◆ Exercise goal: Transcribe exactly, and only, the lines from the one containing "Personvernpolicy (276, 1174)" through the last line of the data.

◆ Records provided:
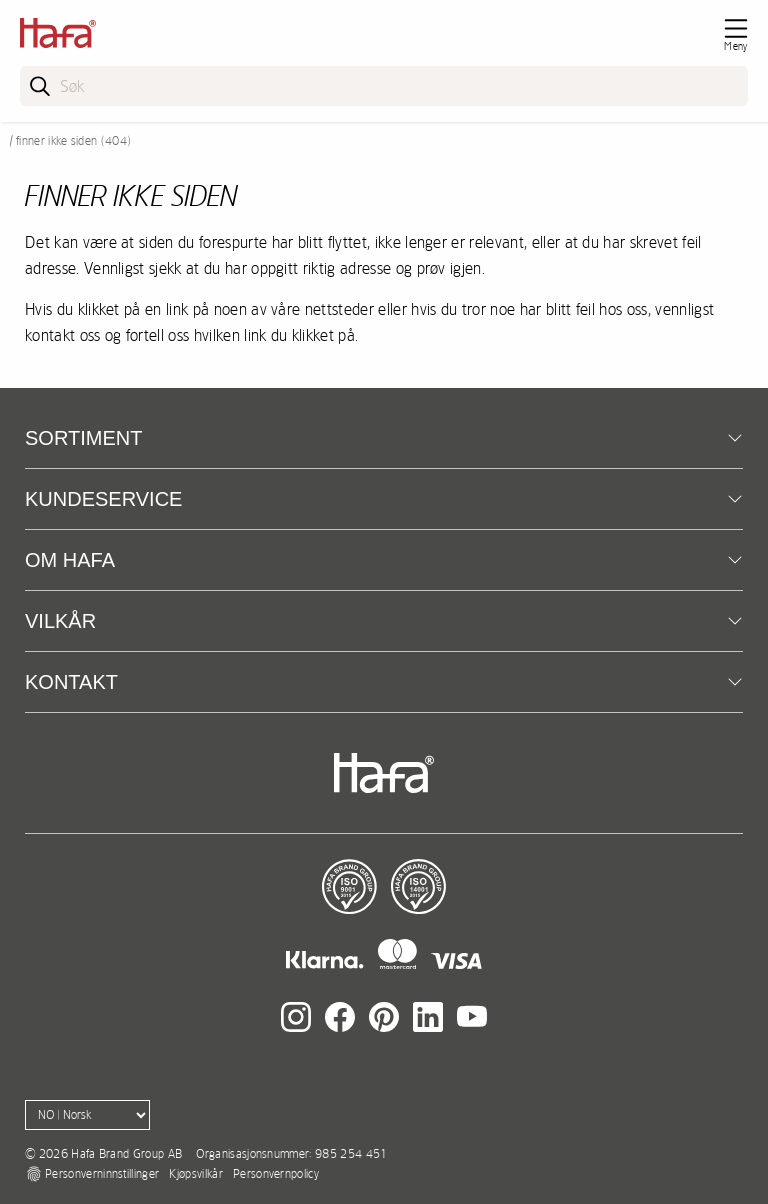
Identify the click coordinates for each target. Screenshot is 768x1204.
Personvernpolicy (276, 1174)
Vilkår (60, 621)
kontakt (71, 682)
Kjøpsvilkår (196, 1174)
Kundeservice (103, 499)
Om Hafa (70, 560)
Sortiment (83, 438)
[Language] (87, 1115)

◆ Output for this task:
Personvernpolicy (276, 1174)
Vilkår (60, 621)
kontakt (71, 682)
Kjøpsvilkår (196, 1174)
Kundeservice (103, 499)
Om Hafa (70, 560)
Sortiment (83, 438)
[Language] (87, 1115)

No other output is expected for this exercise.